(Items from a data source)

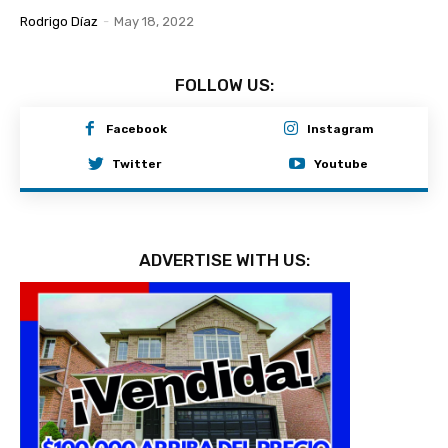
Rodrigo Díaz
-
May 18, 2022
FOLLOW US:
Facebook
Instagram
Twitter
Youtube
ADVERTISE WITH US:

### TASK INSTRUCTIONS
In your answer, print the entries above exactly, with the pictures left out.

### EXPECTED ANSWER
Rodrigo Díaz
-
May 18, 2022
FOLLOW US:
Facebook
Instagram
Twitter
Youtube
ADVERTISE WITH US:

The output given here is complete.